The central move L.A. made was acquiring Russell Westbrook, and a sweetener of three future second-round picks, from the Washington Wizards for Kyle Kuzma, Kentavious Caldwell-Pope, Montrezl Harrell and their 2021 first-round pick.
Westbrook’s fit on paper is the lingering question mark that will remain throughout the regular season unless it’s proven he can coexist alongside James and Davis while staying efficient.
Since landing Westbrook limited Los Angeles’ free-agency spending power even further, the rest of the roster needed to be filled out through veteran minimum deals.
The Lakers accomplished that by adding numerous veterans who had either represented the purple and gold in the past or are doing it for the first time to help win a ring.

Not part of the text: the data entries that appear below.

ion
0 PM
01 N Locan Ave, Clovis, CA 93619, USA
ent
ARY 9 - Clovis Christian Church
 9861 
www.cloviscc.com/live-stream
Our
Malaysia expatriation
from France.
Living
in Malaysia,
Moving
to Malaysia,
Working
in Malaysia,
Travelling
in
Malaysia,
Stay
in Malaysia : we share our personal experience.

Names like Carmelo Anthony, Malik Monk and Wayne Ellington are new to the franchise while Rajon Rondo, Dwight Howard, Trevor Ariza and more are beloved for previous contributions.

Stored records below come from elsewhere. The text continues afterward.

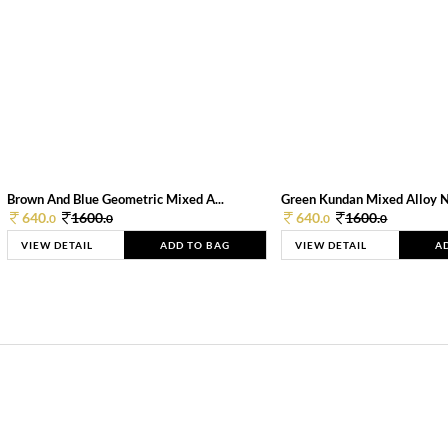
Brown And Blue Geometric Mixed A...
Green Kundan Mixed Alloy 
640.
1600.
640.
1600.
0
0
0
0
VIEW DETAIL
ADD TO BAG
VIEW DETAIL
A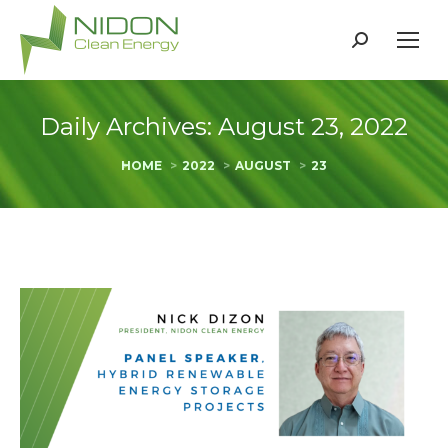
Search:
Daily Archives:
August 23, 2022
You are here:
HOME
2022
AUGUST
23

Kendrick Nunn marked L.A.’s most expensive signing, as he received the full taxpayer MLE of $5.9 million for two years; Talen Horton-Tucker’s three-year extension worth over $30 million tops that, but he was already on the roster.

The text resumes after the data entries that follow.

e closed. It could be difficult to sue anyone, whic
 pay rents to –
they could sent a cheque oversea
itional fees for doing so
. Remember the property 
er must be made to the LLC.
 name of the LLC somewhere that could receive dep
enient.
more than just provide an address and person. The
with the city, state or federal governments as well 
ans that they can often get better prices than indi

All these moves rounded out L.A.’s busy offseason, which doesn’t include the shuffling of the coaching staff.
ESPN has been grading the moves made by teams, and according to Kevin Pelton, the Lakers got a “C”:
“As long as Anthony Davis and LeBron James stay healthy, the Lakers look like the favorites to win the West. But it’s unclear their offseason moves improved their chances of getting back to the NBA Finals after last season’s first-round exit. In Russell Westbrook, the Lakers added a singular talent to help carry the load during the regular season, but they’ll have to work around his shooting limitations in a playoff setting.
The Lakers did well to replace the depth lost in the Westbrook trade with a series of veterans minimum signings as well as the value pickup of Kendrick Nunn using the taxpayer midlevel exception. Still, the Lakers don’t have as many reliable two-way contributors around their stars as in 2020, when Kentavious Caldwell-Pope and Danny Green played those roles during their title run.”
The biggest takeaways from Pelton’s analysis hammer what the primary consensus is of Westbrook’s addition. He’s a poor shooter the farther away he is from the rim, which exacerbates the floor-spacing concerns L.A. needed to resolve.
And despite the signings being good offensive players, it’s plausible the defense, which was No. 1 in the league last year, will plunge. The Lakers could use Kent Bazemore in the role Caldwell-Pope and Green had in previous years, but all the other guards have notable defensive weaknesses.
For the new forwards, Anthony hasn’t been a plus defender in recent seasons, and it’ll be interesting to see how Ariza’s mobility holds up this year. He used to have the ability to guard faster players, but as his legs accumulate more mileage, he primarily matches up against bigger forwards now.
The talent on the roster is undeniable, but the Lakers need to prove they can assemble the pieces for a title run.